As part of Glasgow International Comedy Festival 2018

Standing in front of a backdrop of mock wallpaper and framed family photos, with all the burgundy fleur-de-lis charm of a 70s upbringing, David Baddiel kicks off his show not by talking about his nearest and dearest, but about the anonymous trolls and troglodytes of Twitter. Mining his own social media presence for laughs is a reliable (if a little undemanding) way of easing us into the show, but it feels like little more than the entrée before the feast. Sure enough, it’s not long before he’s whipped off the silver cover of the show’s platter to reveal a main meal consisting of his father’s dementia and his mother’s sexual deviance. Bon Appetit indeed.

With his mother having passed away several years ago and his father suffering from the rare, rambunctious condition of Pick’s disease, Baddiel has taken the old adage of laughter being the best medicine to heart and constructed a hilarious homage to both of his parents (though more to his mother). Subtitled My Family: Not the Sitcom, the show contains enough taboo subjects and boundary-smashing revelations to bury Wannamaker and Lindsay under an Everest of Ofcom complaints, had they featured in the series it references. Among other delights are his mother’s 20-year affair with a moustachioed golfing aficionado and the erotic poetry she penned for him, and the insidious effects this had on a mop-haired David growing up in their home.

It’s very much a show more concerned with his mother than his father, which Baddiel freely admits is due to the fact he feels he “owns” her story more than he does his dad’s (who is still alive). Perhaps more to the point, it seems as though his mother would have genuinely loved having the warts and all of her love life exposed to a paying public, being the irrepressible extrovert that she was. In any case, the show emphasises the unhealthiness of airbrushing out the quirks and imperfections in a person’s identity just because they’re no longer with us; doing so, Baddiel argues, is akin to effacing the very things that made them who they were altogether.
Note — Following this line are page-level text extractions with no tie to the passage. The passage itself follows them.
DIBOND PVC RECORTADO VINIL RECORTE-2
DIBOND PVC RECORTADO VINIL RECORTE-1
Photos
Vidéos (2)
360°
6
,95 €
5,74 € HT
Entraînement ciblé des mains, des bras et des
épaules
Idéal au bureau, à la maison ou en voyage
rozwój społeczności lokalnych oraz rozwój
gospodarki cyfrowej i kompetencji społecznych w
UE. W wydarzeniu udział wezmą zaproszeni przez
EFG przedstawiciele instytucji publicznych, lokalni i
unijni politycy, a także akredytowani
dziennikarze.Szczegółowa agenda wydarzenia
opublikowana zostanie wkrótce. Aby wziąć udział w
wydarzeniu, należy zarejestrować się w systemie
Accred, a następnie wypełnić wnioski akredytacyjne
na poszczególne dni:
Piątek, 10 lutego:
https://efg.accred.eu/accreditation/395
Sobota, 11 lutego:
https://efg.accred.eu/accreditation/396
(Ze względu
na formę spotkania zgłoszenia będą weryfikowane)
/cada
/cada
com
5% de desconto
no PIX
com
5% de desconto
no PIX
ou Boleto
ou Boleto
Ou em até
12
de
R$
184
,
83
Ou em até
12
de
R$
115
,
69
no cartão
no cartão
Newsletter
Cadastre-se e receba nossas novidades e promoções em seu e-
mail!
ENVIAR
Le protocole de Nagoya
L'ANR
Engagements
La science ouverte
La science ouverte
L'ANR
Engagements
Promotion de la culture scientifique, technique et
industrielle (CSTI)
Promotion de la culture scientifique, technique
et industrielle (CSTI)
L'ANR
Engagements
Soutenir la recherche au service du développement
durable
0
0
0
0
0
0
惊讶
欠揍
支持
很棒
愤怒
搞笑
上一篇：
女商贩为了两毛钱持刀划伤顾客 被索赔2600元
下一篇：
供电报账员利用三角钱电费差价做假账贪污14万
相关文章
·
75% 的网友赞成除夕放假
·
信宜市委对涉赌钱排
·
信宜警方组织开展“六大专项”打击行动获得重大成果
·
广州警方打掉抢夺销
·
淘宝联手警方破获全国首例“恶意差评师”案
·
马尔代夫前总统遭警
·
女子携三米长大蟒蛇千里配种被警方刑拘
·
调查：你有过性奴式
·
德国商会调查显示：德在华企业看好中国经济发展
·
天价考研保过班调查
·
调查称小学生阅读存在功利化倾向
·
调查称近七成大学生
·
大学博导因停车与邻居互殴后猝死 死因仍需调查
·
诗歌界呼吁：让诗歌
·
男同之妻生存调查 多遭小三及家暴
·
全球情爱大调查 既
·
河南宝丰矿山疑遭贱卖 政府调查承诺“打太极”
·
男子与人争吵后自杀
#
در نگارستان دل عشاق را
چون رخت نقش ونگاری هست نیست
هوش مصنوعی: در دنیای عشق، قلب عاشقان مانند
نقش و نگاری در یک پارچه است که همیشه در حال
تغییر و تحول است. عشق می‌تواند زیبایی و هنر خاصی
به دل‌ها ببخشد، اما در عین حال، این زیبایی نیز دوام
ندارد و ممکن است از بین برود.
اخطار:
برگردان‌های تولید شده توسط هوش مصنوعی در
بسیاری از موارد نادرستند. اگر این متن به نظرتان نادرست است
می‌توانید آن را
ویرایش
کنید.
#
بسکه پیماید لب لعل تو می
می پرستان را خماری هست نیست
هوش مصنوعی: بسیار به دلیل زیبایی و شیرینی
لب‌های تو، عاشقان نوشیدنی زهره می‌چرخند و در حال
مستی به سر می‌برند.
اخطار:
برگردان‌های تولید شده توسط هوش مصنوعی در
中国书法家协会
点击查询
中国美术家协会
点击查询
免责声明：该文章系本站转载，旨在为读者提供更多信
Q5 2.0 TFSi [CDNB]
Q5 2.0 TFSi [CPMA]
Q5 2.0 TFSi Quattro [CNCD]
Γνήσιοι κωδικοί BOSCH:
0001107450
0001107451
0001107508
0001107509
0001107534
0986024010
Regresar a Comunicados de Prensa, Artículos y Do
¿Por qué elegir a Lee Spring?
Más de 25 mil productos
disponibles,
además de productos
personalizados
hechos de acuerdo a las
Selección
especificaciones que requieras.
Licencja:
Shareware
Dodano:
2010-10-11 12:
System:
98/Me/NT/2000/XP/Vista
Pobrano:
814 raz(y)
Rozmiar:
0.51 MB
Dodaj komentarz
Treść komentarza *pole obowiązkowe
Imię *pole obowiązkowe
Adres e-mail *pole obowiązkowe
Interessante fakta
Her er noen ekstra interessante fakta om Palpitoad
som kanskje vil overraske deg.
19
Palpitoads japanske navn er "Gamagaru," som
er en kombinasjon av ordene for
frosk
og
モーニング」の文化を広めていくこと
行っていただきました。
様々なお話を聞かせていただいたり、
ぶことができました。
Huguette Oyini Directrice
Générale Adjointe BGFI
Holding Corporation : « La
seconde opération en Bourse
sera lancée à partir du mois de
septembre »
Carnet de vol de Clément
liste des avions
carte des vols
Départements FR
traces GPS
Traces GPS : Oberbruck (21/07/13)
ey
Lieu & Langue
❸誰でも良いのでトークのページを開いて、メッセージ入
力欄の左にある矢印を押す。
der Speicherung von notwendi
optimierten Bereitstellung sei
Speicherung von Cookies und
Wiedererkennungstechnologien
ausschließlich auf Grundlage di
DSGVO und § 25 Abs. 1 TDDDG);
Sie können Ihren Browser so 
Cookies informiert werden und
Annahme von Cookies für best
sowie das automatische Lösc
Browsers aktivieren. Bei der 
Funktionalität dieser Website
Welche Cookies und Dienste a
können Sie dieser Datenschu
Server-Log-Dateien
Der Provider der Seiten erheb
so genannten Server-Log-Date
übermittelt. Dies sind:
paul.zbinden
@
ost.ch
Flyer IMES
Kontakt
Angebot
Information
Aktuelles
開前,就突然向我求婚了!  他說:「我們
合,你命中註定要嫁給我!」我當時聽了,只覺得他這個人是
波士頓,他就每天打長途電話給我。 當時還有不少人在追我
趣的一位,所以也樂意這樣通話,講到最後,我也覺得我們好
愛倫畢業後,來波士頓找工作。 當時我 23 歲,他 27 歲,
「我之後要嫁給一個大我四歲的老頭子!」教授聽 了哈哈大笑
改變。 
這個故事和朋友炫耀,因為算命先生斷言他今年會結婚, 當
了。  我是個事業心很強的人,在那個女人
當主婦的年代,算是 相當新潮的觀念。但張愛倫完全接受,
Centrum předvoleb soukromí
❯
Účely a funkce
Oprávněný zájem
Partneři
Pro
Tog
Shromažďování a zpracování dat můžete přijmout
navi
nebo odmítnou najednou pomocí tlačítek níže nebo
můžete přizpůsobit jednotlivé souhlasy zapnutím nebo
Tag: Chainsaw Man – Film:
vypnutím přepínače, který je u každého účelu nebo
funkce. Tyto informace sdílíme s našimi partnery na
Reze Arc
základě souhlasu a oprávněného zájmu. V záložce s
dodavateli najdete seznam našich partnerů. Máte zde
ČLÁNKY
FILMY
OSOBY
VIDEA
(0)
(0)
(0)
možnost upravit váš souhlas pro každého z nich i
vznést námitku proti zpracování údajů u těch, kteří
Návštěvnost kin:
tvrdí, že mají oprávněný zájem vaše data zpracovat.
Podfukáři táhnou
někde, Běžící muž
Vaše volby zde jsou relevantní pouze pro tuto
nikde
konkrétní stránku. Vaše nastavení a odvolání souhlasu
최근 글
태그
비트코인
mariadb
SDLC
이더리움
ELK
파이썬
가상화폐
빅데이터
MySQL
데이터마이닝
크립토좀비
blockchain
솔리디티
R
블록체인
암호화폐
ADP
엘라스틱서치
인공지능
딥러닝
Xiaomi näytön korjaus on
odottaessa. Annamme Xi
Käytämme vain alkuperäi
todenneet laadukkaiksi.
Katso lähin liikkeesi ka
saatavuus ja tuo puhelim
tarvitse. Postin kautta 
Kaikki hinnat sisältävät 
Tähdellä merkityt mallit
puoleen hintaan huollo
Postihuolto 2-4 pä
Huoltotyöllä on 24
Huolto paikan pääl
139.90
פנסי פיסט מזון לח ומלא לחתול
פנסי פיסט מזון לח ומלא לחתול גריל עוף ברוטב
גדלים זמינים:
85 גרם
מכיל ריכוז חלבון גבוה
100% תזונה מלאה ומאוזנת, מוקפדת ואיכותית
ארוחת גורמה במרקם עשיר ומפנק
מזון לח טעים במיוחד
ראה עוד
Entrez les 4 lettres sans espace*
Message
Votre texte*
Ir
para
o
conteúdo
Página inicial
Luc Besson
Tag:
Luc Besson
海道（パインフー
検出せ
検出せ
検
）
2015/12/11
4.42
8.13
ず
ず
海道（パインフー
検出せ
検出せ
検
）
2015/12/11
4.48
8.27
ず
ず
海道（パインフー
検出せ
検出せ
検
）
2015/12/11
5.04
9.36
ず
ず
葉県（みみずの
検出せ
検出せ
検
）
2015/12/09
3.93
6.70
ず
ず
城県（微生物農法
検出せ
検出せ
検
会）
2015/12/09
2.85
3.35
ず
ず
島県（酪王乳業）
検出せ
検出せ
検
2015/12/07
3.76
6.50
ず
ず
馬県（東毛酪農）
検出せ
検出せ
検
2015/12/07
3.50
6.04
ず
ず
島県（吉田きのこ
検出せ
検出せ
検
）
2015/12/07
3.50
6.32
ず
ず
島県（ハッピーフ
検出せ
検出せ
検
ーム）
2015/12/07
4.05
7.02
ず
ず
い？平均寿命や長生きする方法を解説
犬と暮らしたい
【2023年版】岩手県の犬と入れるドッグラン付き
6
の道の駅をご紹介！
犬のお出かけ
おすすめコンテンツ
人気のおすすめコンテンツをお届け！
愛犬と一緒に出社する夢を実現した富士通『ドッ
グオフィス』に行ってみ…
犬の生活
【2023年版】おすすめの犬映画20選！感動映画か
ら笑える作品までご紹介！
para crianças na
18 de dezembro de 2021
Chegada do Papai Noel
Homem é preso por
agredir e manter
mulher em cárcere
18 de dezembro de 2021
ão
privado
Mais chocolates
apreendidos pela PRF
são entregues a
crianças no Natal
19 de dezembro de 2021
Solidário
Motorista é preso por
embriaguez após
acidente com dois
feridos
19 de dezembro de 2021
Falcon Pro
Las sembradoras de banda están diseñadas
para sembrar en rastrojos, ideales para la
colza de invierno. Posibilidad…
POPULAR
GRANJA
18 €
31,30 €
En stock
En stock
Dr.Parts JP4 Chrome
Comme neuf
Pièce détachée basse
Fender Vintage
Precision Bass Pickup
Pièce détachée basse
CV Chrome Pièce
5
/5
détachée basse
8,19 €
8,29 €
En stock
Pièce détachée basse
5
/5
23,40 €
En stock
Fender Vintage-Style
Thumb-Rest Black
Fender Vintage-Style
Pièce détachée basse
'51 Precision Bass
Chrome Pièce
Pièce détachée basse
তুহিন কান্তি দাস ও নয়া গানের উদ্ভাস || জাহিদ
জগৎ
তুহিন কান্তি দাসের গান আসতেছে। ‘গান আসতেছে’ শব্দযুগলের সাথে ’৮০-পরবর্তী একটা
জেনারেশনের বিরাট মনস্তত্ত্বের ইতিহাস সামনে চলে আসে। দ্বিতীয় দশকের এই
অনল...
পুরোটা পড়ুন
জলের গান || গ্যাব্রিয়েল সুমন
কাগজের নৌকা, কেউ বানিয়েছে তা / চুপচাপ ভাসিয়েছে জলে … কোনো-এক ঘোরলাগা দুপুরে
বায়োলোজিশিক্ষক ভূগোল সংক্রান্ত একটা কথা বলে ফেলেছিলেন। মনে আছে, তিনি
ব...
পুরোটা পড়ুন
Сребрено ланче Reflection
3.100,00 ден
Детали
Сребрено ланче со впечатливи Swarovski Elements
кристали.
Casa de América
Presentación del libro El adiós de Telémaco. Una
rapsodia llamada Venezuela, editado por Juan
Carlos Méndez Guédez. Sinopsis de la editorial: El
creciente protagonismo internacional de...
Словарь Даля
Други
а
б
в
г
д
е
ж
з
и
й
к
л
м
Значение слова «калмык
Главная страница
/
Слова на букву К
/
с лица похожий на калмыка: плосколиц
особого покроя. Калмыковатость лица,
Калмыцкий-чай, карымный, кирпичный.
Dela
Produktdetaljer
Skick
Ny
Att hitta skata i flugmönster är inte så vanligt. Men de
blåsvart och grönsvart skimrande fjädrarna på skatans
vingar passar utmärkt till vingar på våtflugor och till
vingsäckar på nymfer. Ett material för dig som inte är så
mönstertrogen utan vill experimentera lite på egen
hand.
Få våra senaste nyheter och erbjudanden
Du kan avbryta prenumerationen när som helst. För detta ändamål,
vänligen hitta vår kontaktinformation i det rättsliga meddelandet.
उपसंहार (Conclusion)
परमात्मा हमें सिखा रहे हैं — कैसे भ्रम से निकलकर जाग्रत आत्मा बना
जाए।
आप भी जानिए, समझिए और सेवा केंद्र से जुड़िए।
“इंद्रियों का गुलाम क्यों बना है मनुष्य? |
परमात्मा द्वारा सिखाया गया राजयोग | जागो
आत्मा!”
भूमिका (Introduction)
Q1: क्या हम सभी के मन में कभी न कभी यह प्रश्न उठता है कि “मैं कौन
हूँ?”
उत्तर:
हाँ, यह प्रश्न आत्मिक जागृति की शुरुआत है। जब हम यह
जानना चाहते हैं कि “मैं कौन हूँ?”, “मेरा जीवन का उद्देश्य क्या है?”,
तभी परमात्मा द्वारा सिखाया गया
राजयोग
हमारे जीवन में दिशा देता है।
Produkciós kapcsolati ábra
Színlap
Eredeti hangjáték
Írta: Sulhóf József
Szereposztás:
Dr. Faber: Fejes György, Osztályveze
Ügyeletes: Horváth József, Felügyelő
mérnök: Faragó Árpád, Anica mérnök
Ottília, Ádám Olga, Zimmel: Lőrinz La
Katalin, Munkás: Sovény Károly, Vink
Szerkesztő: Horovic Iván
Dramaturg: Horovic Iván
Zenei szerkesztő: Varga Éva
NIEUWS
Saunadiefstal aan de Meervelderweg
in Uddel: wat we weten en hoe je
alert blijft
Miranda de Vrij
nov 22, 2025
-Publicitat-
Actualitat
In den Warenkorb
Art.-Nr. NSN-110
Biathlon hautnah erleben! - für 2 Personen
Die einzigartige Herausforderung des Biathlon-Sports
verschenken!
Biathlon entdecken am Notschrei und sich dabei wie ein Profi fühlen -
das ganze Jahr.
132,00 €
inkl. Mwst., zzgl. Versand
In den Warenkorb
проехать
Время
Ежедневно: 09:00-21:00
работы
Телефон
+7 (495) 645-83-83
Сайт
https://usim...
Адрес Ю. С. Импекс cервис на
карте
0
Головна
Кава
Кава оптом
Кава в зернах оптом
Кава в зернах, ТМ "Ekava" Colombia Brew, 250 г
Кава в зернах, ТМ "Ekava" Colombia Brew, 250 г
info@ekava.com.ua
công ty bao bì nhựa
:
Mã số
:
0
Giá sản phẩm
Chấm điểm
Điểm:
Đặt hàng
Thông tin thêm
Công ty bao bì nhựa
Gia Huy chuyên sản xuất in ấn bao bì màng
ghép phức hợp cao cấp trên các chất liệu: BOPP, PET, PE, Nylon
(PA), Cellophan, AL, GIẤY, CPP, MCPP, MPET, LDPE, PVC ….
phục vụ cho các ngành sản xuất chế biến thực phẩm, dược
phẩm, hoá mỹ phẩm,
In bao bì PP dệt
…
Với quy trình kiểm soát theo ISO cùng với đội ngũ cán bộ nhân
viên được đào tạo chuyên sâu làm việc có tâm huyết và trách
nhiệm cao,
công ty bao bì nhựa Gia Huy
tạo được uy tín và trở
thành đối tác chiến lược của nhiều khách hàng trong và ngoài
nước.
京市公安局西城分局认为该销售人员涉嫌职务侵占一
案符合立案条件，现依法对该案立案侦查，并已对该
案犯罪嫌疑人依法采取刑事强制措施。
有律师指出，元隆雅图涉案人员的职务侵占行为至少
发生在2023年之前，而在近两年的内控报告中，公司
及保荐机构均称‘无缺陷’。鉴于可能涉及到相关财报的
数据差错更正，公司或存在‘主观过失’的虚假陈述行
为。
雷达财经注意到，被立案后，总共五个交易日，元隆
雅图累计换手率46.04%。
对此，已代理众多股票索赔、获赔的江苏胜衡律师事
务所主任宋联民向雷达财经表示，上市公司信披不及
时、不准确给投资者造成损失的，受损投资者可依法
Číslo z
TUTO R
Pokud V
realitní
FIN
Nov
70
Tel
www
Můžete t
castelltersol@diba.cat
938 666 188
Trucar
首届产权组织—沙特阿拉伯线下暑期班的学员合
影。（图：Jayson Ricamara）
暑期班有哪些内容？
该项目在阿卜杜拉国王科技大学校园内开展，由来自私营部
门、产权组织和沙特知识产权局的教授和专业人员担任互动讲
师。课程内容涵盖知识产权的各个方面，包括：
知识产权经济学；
It’s hard to argue with him, especially when he’s so bloody hilarious about it. In the end, Baddiel’s homage to his mum is the kind of thing that perhaps all of us could create about our own parents – almost certainly without the same degree of salaciousness – and although not many of us would be as comfortable in trampling over the taboos as he is, maybe it’s more fool us. After all, the show is the embodiment of what a pub wake should be; remembering the departed with fond memories and touching tributes, but not without forgetting their lunacies and imbecilities. In this way, the tears of laughter might just make those of sadness sting that little bit less.